Dan Kelly, the Canadian Federation of Independent Business president, said the regulatory reform agenda “remains stalled”.
“Ottawa is focused on helping a few big players, with every other unwashed business owner stuck in the old, unworkable system.”
Canadian businesses face approximately $51.5bn in compliance costs annually, just under $18bn of which is considered “red tape”, the CIFB reported earlier this year.
“There’s clearly a disconnect between statements and implementation,” said Brian Kingston, president of the Canadian Vehicle Manufacturers’ Association. “The longer this goes on, with no resolution on US tariffs, it will have real implications for investments in this country.”

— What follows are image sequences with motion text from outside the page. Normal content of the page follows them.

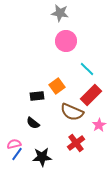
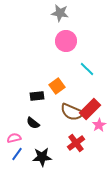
red rectangle: moved 1 px left, 14 px down
pink semicircle: moved 6 px up
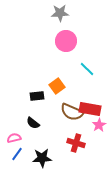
gray star: rotated 12 degrees counterclockwise
red rectangle: rotated 55 degrees clockwise
red cross: rotated 36 degrees counterclockwise
black star: moved 1 px down
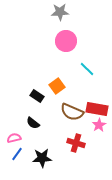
gray star: moved 1 px up
black rectangle: rotated 40 degrees clockwise
red rectangle: moved 7 px right
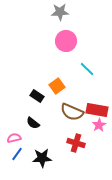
red rectangle: moved 1 px down
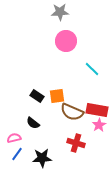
cyan line: moved 5 px right
orange square: moved 10 px down; rotated 28 degrees clockwise
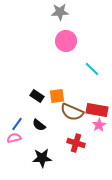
black semicircle: moved 6 px right, 2 px down
blue line: moved 30 px up
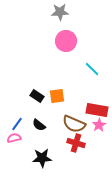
brown semicircle: moved 2 px right, 12 px down
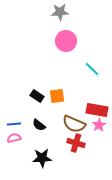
blue line: moved 3 px left; rotated 48 degrees clockwise
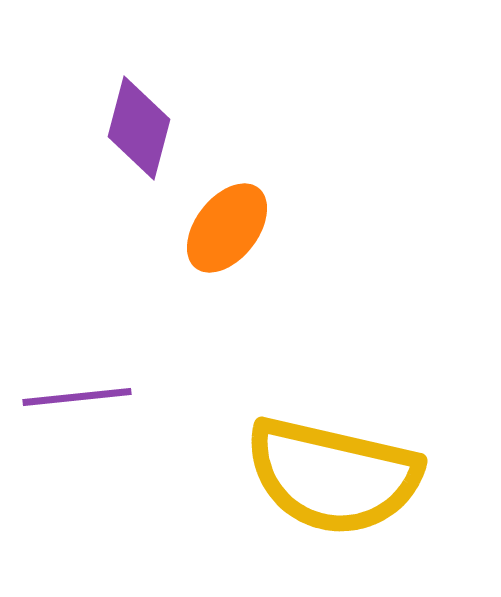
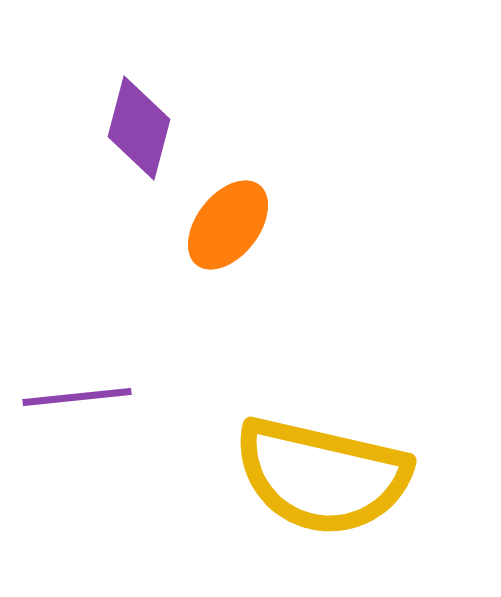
orange ellipse: moved 1 px right, 3 px up
yellow semicircle: moved 11 px left
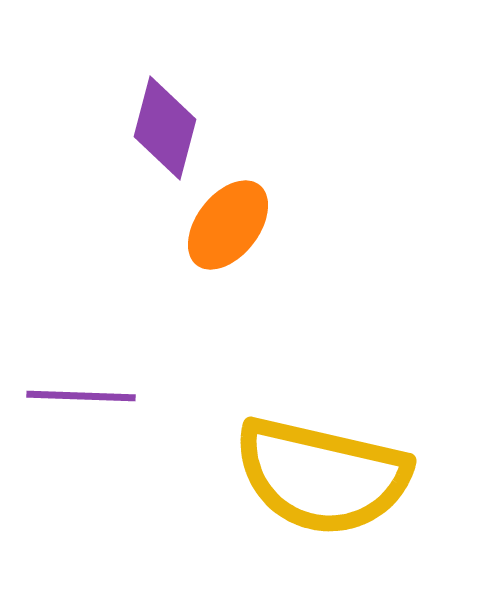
purple diamond: moved 26 px right
purple line: moved 4 px right, 1 px up; rotated 8 degrees clockwise
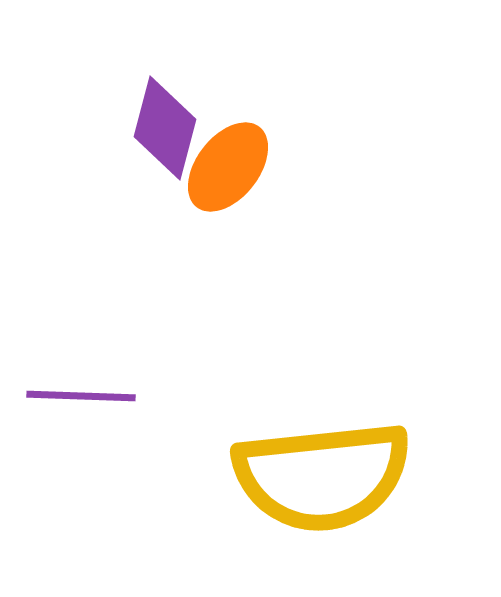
orange ellipse: moved 58 px up
yellow semicircle: rotated 19 degrees counterclockwise
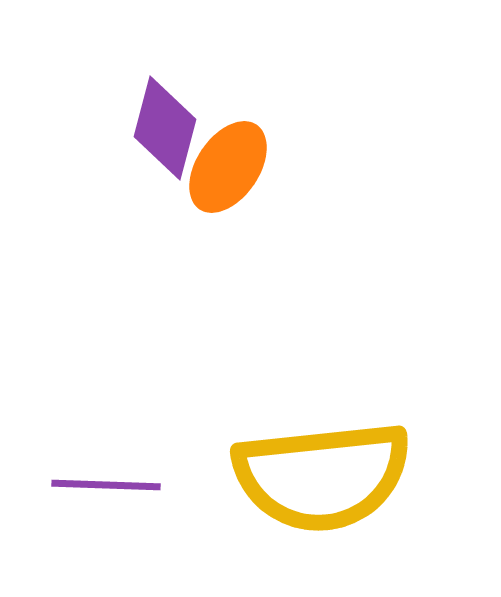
orange ellipse: rotated 4 degrees counterclockwise
purple line: moved 25 px right, 89 px down
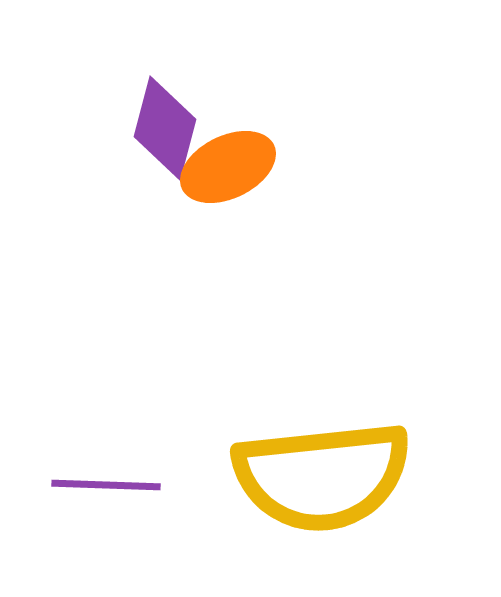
orange ellipse: rotated 30 degrees clockwise
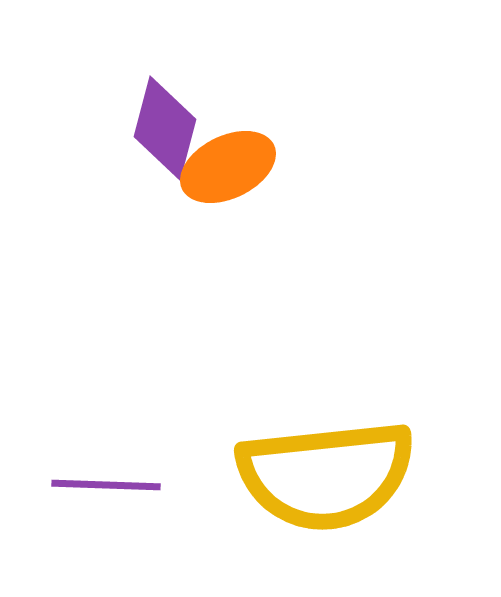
yellow semicircle: moved 4 px right, 1 px up
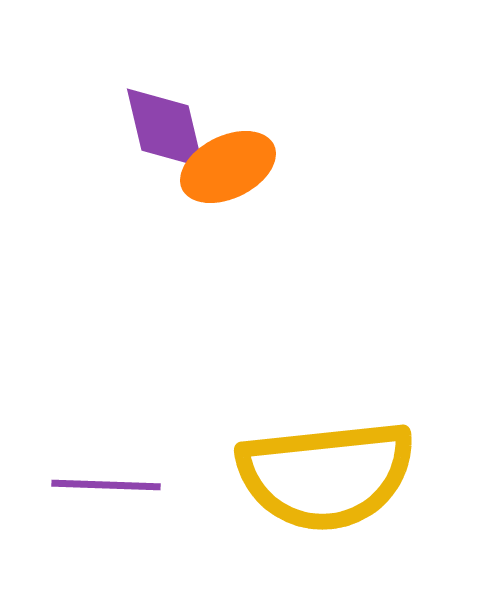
purple diamond: rotated 28 degrees counterclockwise
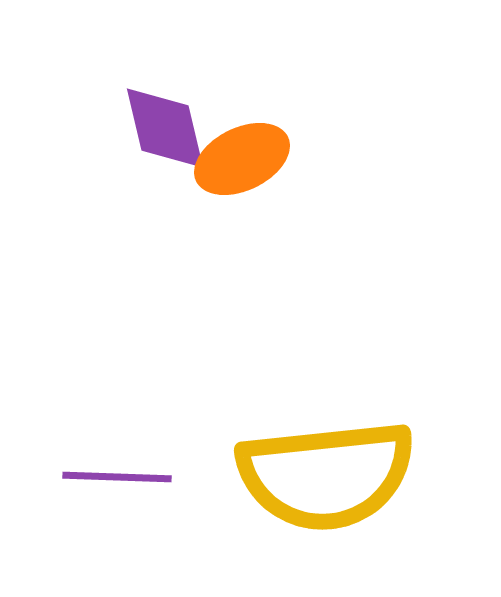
orange ellipse: moved 14 px right, 8 px up
purple line: moved 11 px right, 8 px up
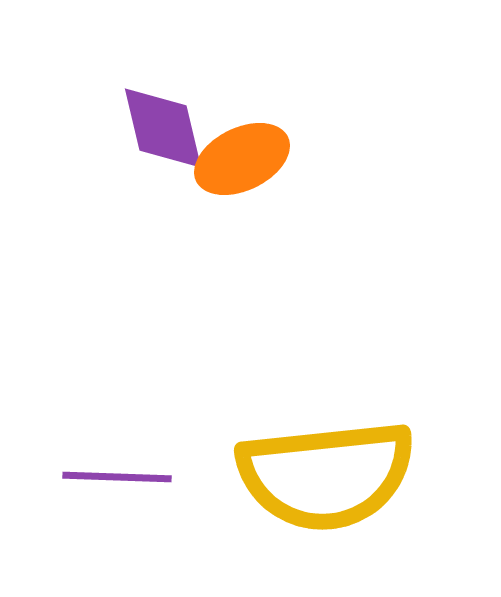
purple diamond: moved 2 px left
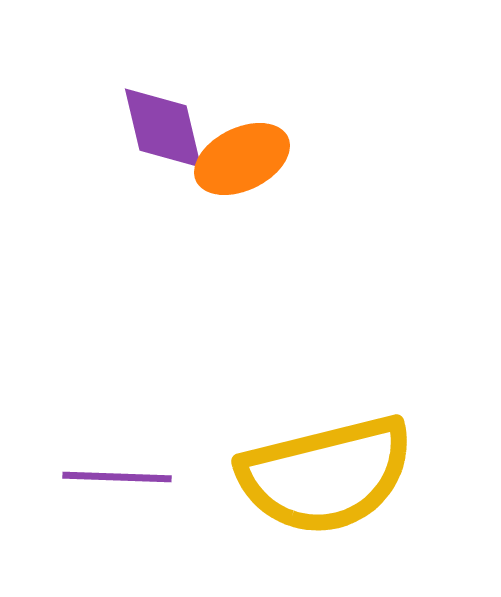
yellow semicircle: rotated 8 degrees counterclockwise
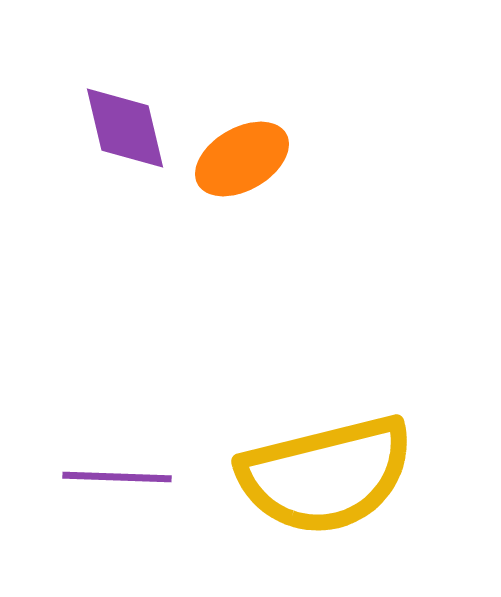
purple diamond: moved 38 px left
orange ellipse: rotated 4 degrees counterclockwise
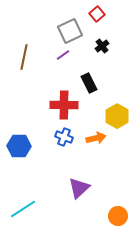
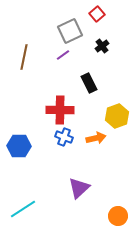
red cross: moved 4 px left, 5 px down
yellow hexagon: rotated 10 degrees clockwise
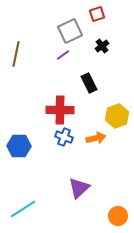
red square: rotated 21 degrees clockwise
brown line: moved 8 px left, 3 px up
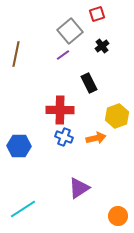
gray square: rotated 15 degrees counterclockwise
purple triangle: rotated 10 degrees clockwise
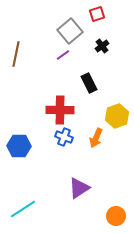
orange arrow: rotated 126 degrees clockwise
orange circle: moved 2 px left
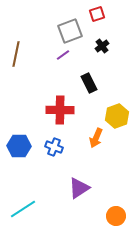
gray square: rotated 20 degrees clockwise
blue cross: moved 10 px left, 10 px down
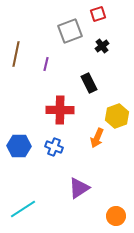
red square: moved 1 px right
purple line: moved 17 px left, 9 px down; rotated 40 degrees counterclockwise
orange arrow: moved 1 px right
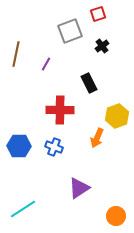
purple line: rotated 16 degrees clockwise
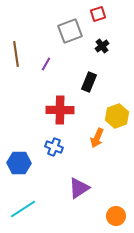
brown line: rotated 20 degrees counterclockwise
black rectangle: moved 1 px up; rotated 48 degrees clockwise
blue hexagon: moved 17 px down
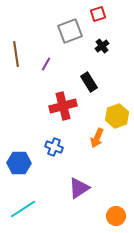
black rectangle: rotated 54 degrees counterclockwise
red cross: moved 3 px right, 4 px up; rotated 16 degrees counterclockwise
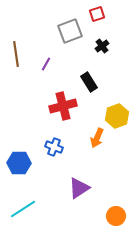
red square: moved 1 px left
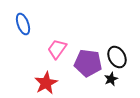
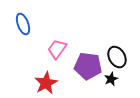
purple pentagon: moved 3 px down
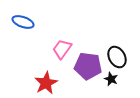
blue ellipse: moved 2 px up; rotated 50 degrees counterclockwise
pink trapezoid: moved 5 px right
black star: rotated 24 degrees counterclockwise
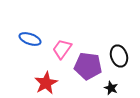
blue ellipse: moved 7 px right, 17 px down
black ellipse: moved 2 px right, 1 px up; rotated 10 degrees clockwise
black star: moved 9 px down
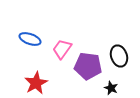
red star: moved 10 px left
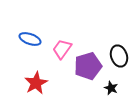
purple pentagon: rotated 24 degrees counterclockwise
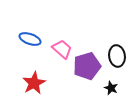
pink trapezoid: rotated 95 degrees clockwise
black ellipse: moved 2 px left; rotated 10 degrees clockwise
purple pentagon: moved 1 px left
red star: moved 2 px left
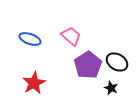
pink trapezoid: moved 9 px right, 13 px up
black ellipse: moved 6 px down; rotated 50 degrees counterclockwise
purple pentagon: moved 1 px right, 1 px up; rotated 16 degrees counterclockwise
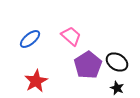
blue ellipse: rotated 60 degrees counterclockwise
red star: moved 2 px right, 2 px up
black star: moved 6 px right
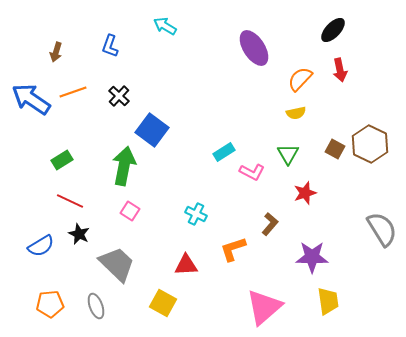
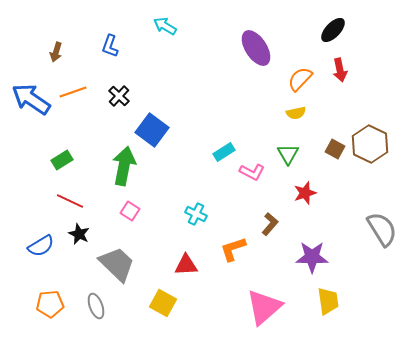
purple ellipse: moved 2 px right
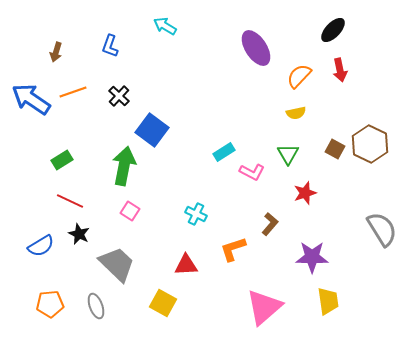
orange semicircle: moved 1 px left, 3 px up
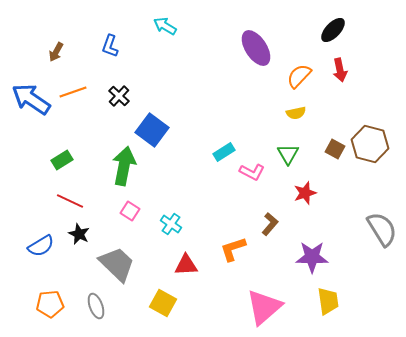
brown arrow: rotated 12 degrees clockwise
brown hexagon: rotated 12 degrees counterclockwise
cyan cross: moved 25 px left, 10 px down; rotated 10 degrees clockwise
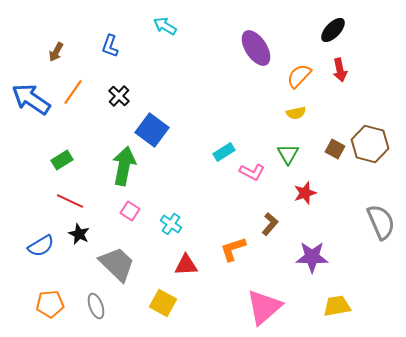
orange line: rotated 36 degrees counterclockwise
gray semicircle: moved 1 px left, 7 px up; rotated 9 degrees clockwise
yellow trapezoid: moved 9 px right, 5 px down; rotated 92 degrees counterclockwise
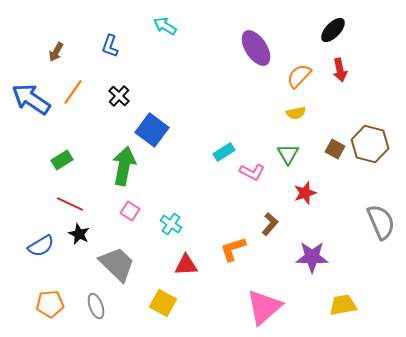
red line: moved 3 px down
yellow trapezoid: moved 6 px right, 1 px up
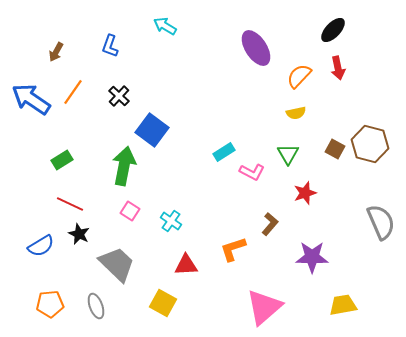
red arrow: moved 2 px left, 2 px up
cyan cross: moved 3 px up
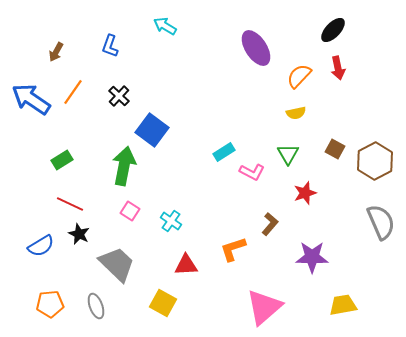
brown hexagon: moved 5 px right, 17 px down; rotated 18 degrees clockwise
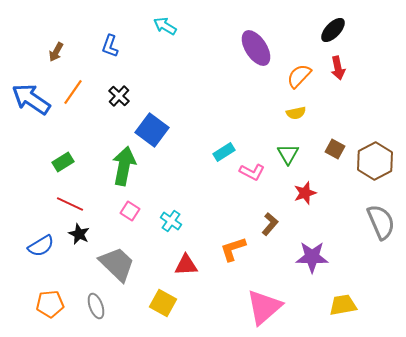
green rectangle: moved 1 px right, 2 px down
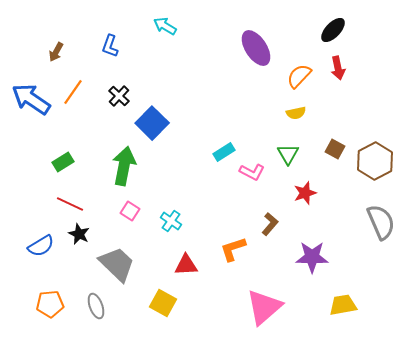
blue square: moved 7 px up; rotated 8 degrees clockwise
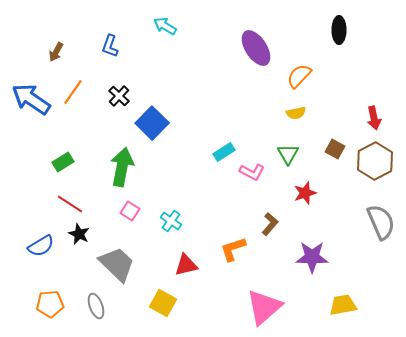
black ellipse: moved 6 px right; rotated 44 degrees counterclockwise
red arrow: moved 36 px right, 50 px down
green arrow: moved 2 px left, 1 px down
red line: rotated 8 degrees clockwise
red triangle: rotated 10 degrees counterclockwise
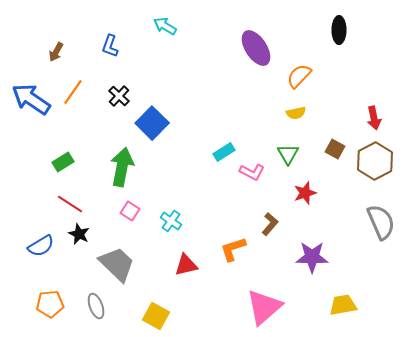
yellow square: moved 7 px left, 13 px down
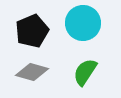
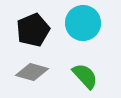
black pentagon: moved 1 px right, 1 px up
green semicircle: moved 4 px down; rotated 104 degrees clockwise
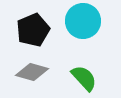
cyan circle: moved 2 px up
green semicircle: moved 1 px left, 2 px down
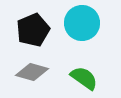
cyan circle: moved 1 px left, 2 px down
green semicircle: rotated 12 degrees counterclockwise
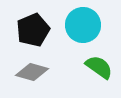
cyan circle: moved 1 px right, 2 px down
green semicircle: moved 15 px right, 11 px up
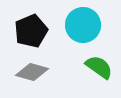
black pentagon: moved 2 px left, 1 px down
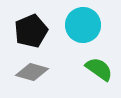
green semicircle: moved 2 px down
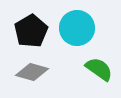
cyan circle: moved 6 px left, 3 px down
black pentagon: rotated 8 degrees counterclockwise
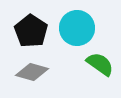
black pentagon: rotated 8 degrees counterclockwise
green semicircle: moved 1 px right, 5 px up
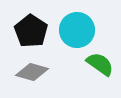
cyan circle: moved 2 px down
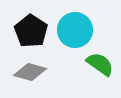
cyan circle: moved 2 px left
gray diamond: moved 2 px left
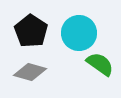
cyan circle: moved 4 px right, 3 px down
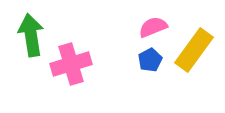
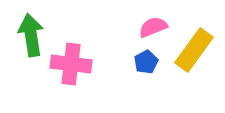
blue pentagon: moved 4 px left, 2 px down
pink cross: rotated 24 degrees clockwise
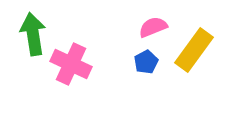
green arrow: moved 2 px right, 1 px up
pink cross: rotated 18 degrees clockwise
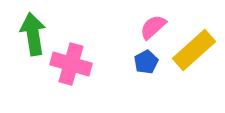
pink semicircle: rotated 20 degrees counterclockwise
yellow rectangle: rotated 12 degrees clockwise
pink cross: rotated 9 degrees counterclockwise
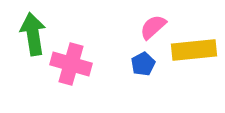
yellow rectangle: rotated 36 degrees clockwise
blue pentagon: moved 3 px left, 2 px down
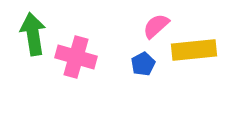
pink semicircle: moved 3 px right, 1 px up
pink cross: moved 5 px right, 7 px up
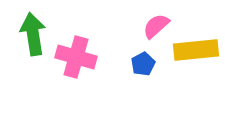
yellow rectangle: moved 2 px right
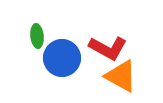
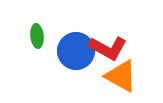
blue circle: moved 14 px right, 7 px up
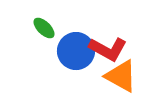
green ellipse: moved 7 px right, 8 px up; rotated 40 degrees counterclockwise
red L-shape: moved 1 px down
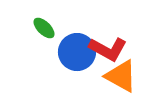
blue circle: moved 1 px right, 1 px down
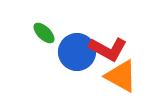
green ellipse: moved 5 px down
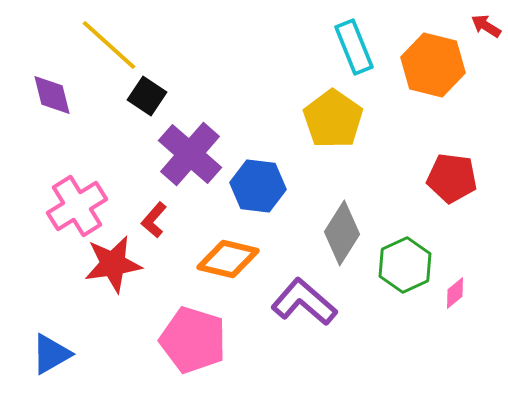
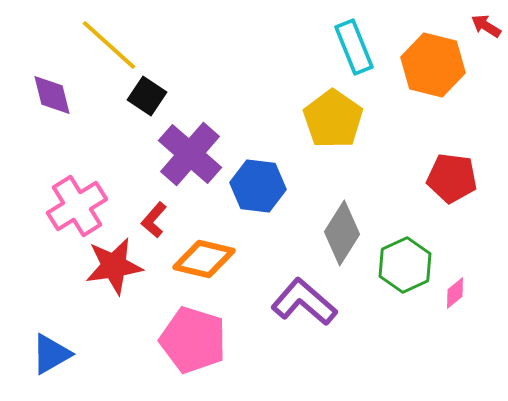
orange diamond: moved 24 px left
red star: moved 1 px right, 2 px down
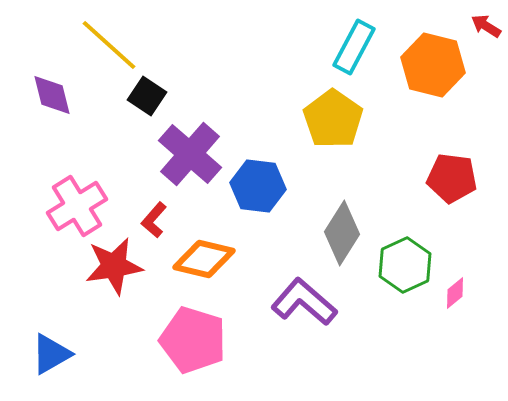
cyan rectangle: rotated 50 degrees clockwise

This week, Rogers Communications, one of Canada’s top two telecommunication companies, announced approximately $1bn worth of spending cuts, or 30 per cent, blaming in part the “punitive” regulatory environment.
In November last year, Saskatchewan-based Nutrien, the world’s largest potash fertiliser producer, announced plans to build a $1bn port in Longview, Washington, over Canada’s west coast, citing regulations as a key factor in its decision.
Heather Exner-Pirot, a policy director at the Macdonald-Laurier Institute think-tank, said Ottawa is promoting critical mineral investment but long approval timelines and a heavy regulatory burden can “add an extra 12-14 per cent to the cost of building a new mine.
“Canada could be way richer and stronger than it is,” she said. “Our biggest problem is ourselves.”
A mine in Canada takes 20 years to build, according to S&P Global.
Carney is also trying to turn Canada into an “energy superpower,” considering its vast oil and natural gas resources, as a pivot to Asian and European markets.
But a tentative agreement signed in November between Ottawa and Alberta to build a million-barrel-a-day pipeline missed an April 1 deadline. Industry blames regulatory hurdles, a costly decarbonisation requirement and the lack of clarity around carbon pricing.
“Capital goes where it is welcome. And for too long, it hasn’t felt welcome here,” said TC Energy chief executive François Poirier.
A spokesperson for Enbridge, North America’s biggest pipeline producer that sends most of Canada’s oil south to the US, said “changes in policy and (the) regulatory environment need to happen”.
“Not only for a new pipeline to be considered, but for producers to have confidence to increase production,” the person said.
But progress is being made in other areas as Enbridge announced on Friday the C$4bn expansion of its natural gas pipeline system in British Columbia after receiving federal government approval.
A spokesperson for the minister of the environment said: “Climate change is a defining challenge of our time and meeting it head-on is both a moral obligation and a massive economic opportunity.”
The Treasury Board of Canada, which oversees Ottawa’s red tape review, did not reply to questions.
Canada faces other domestic challenges such as stagnant productivity, anti-competitive behaviour and a tax regime that repels investment and inhibits the economy.
In July last year Carney pledged to lift intra-provincial trade barriers — which act as cross-border regulations and fees — but the dysfunctional system remains mostly intact due to myriad vested interests.
The IMF reported that Canada’s economy could gain nearly 7 per cent, or C$210bn, in real GDP by removing these persistent protectionist mechanisms.
“The economic cost is undeniable,” says National Bank chief economist Stéfane Marion in a note to clients last year.
“It seems that for Canadian policymakers, ‘regulation’ is the most beautiful word in the dictionary.”